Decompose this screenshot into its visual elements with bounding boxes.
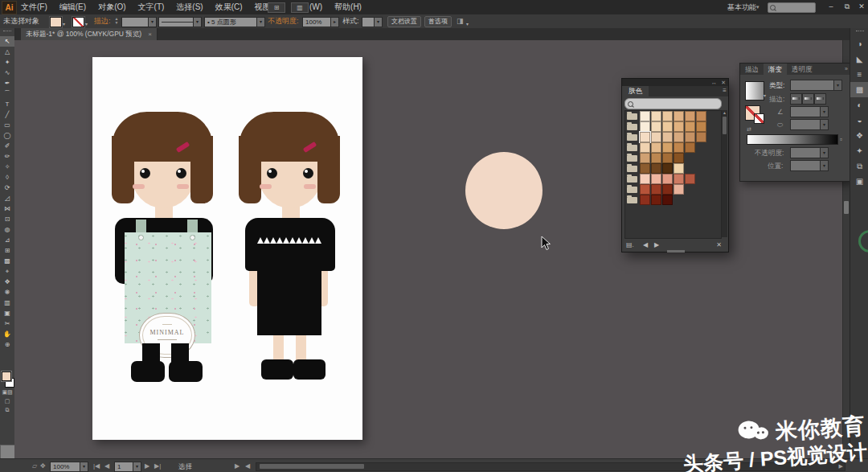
swatch-search-input[interactable]: [624, 98, 722, 109]
tool-blend-tool[interactable]: ❖: [0, 277, 14, 287]
preferences-button[interactable]: 首选项: [424, 16, 452, 27]
workspace-switcher[interactable]: 基本功能: [727, 2, 756, 13]
tool-eraser-tool[interactable]: ◊: [0, 172, 14, 183]
tool-artboard-tool[interactable]: ▣: [0, 308, 14, 318]
location-field[interactable]: [790, 160, 821, 171]
color-swatch[interactable]: [662, 163, 673, 174]
transparency-panel-icon[interactable]: ◐: [850, 97, 868, 113]
type-dropdown-icon[interactable]: ▾: [833, 80, 842, 91]
color-swatch[interactable]: [685, 121, 695, 132]
color-swatch[interactable]: [674, 132, 684, 142]
next-artboard-icon[interactable]: ▶: [145, 462, 149, 470]
tool-column-graph-tool[interactable]: ▥: [0, 298, 14, 308]
tool-free-transform-tool[interactable]: ⊡: [0, 214, 14, 224]
collapse-panel-icon[interactable]: »: [845, 66, 848, 72]
aspect-ratio-field[interactable]: [790, 119, 821, 130]
screen-mode-icon[interactable]: ⧉: [0, 406, 14, 414]
color-swatch[interactable]: [685, 111, 695, 121]
swatch-folder-icon[interactable]: [627, 113, 637, 120]
symbols-panel-icon[interactable]: ✦: [850, 143, 868, 158]
artboard[interactable]: MINIMAL: [92, 57, 362, 440]
hscroll-left-icon[interactable]: ▶: [235, 462, 240, 470]
status-option-icon[interactable]: ▱: [32, 462, 37, 470]
swatch-scrollbar-thumb[interactable]: [723, 117, 727, 134]
menu-item[interactable]: 帮助(H): [334, 2, 362, 13]
tools-grip[interactable]: [3, 31, 11, 33]
opacity-side-icon[interactable]: ▸: [330, 17, 339, 27]
panel-close-icon[interactable]: ✕: [721, 79, 726, 86]
stroke-dropdown-icon[interactable]: ▾: [85, 21, 88, 27]
tool-rectangle-tool[interactable]: ▭: [0, 120, 14, 130]
tool-pen-tool[interactable]: ✒: [0, 78, 14, 88]
color-swatch[interactable]: [685, 132, 695, 142]
color-swatch[interactable]: [640, 163, 650, 174]
gradient-thumbnail[interactable]: [745, 81, 764, 101]
color-swatch[interactable]: [662, 121, 673, 132]
stroke-color-swatch[interactable]: [72, 17, 84, 27]
search-input[interactable]: [768, 2, 816, 13]
minimize-button[interactable]: –: [825, 2, 837, 12]
tool-slice-tool[interactable]: ✂: [0, 318, 14, 329]
gradient-slider[interactable]: [747, 134, 838, 145]
tool-perspective-grid-tool[interactable]: ⊿: [0, 235, 14, 245]
tool-ellipse-tool[interactable]: ◯: [0, 130, 14, 141]
layers-panel-icon[interactable]: ⧉: [850, 158, 868, 174]
swatch-folder-icon[interactable]: [627, 187, 637, 193]
stroke-panel-icon[interactable]: ≡: [850, 67, 868, 82]
color-swatch[interactable]: [640, 195, 650, 205]
swatch-folder-icon[interactable]: [627, 155, 637, 162]
angle-field[interactable]: [790, 106, 821, 117]
color-swatch[interactable]: [662, 195, 673, 205]
color-swatch[interactable]: [640, 132, 650, 142]
color-swatch[interactable]: [651, 153, 661, 163]
drawn-skin-circle[interactable]: [465, 152, 542, 229]
color-swatch[interactable]: [651, 121, 661, 132]
brush-definition-field[interactable]: • 5 点圆形: [204, 17, 260, 27]
extra-options-icon[interactable]: ◨: [457, 14, 464, 28]
prev-artboard-icon[interactable]: ◀: [104, 462, 109, 470]
color-swatch[interactable]: [685, 174, 695, 184]
menu-item[interactable]: 编辑(E): [59, 2, 86, 13]
swatch-folder-icon[interactable]: [627, 197, 637, 203]
delete-swatch-icon[interactable]: ✕: [716, 240, 722, 250]
status-handle-icon[interactable]: ✥: [40, 462, 46, 470]
color-swatch[interactable]: [651, 195, 661, 205]
swatch-folder-icon[interactable]: [627, 176, 637, 183]
zoom-dropdown-icon[interactable]: ▾: [80, 462, 88, 472]
tool-eyedropper-tool[interactable]: ⌖: [0, 266, 14, 277]
color-swatch[interactable]: [674, 163, 684, 174]
panel-collapse-icon[interactable]: ↔: [711, 79, 717, 86]
color-swatch[interactable]: [662, 153, 673, 163]
width-profile-dropdown-icon[interactable]: ▾: [193, 17, 202, 27]
gradient-stroke-proxy[interactable]: [754, 113, 764, 124]
gradient-opacity-dropdown-icon[interactable]: ▾: [820, 147, 829, 158]
drawing-mode-icon[interactable]: ▢: [0, 397, 14, 405]
color-swatch[interactable]: [651, 111, 661, 121]
color-swatch[interactable]: [662, 132, 673, 142]
layout-icon[interactable]: ▥: [291, 2, 309, 13]
swatch-scrollbar[interactable]: ▲: [722, 110, 727, 237]
tool-scale-tool[interactable]: ◿: [0, 193, 14, 203]
swatch-folder-icon[interactable]: [627, 134, 637, 141]
stroke-width-dropdown-icon[interactable]: ▾: [148, 17, 157, 27]
aspect-dropdown-icon[interactable]: ▾: [820, 119, 829, 130]
panel-tab-透明度[interactable]: 透明度: [787, 64, 817, 75]
color-swatch[interactable]: [651, 174, 661, 184]
horizontal-scrollbar-thumb[interactable]: [260, 464, 364, 469]
color-swatch[interactable]: [674, 111, 684, 121]
tool-direct-selection-tool[interactable]: △: [0, 47, 14, 57]
swatch-folder-icon[interactable]: [627, 145, 637, 151]
stroke-along-icon[interactable]: [802, 93, 814, 105]
artboard-dropdown-icon[interactable]: ▾: [133, 462, 141, 472]
tool-selection-tool[interactable]: ↖: [0, 36, 14, 47]
color-mode-icons[interactable]: ▣▨: [0, 388, 14, 396]
stroke-across-icon[interactable]: [814, 93, 826, 105]
gradient-opacity-field[interactable]: [790, 147, 821, 158]
tool-shaper-tool[interactable]: ✧: [0, 162, 14, 172]
panel-drag-bar[interactable]: ↔ ✕: [622, 79, 728, 86]
stroke-within-icon[interactable]: [790, 93, 802, 105]
zoom-level-field[interactable]: 100%: [50, 462, 84, 472]
swatch-folder-icon[interactable]: [627, 166, 637, 172]
restore-button[interactable]: ⧉: [841, 2, 854, 12]
document-tab[interactable]: 未标题-1* @ 100% (CMYK/GPU 预览)×: [21, 28, 158, 40]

------------------------------------------------------------

**BRIEF**:
Count, in the records above, the lines that contain "button", and write only the resulting number.

**RESULT FOR THIS EXERCISE**:
3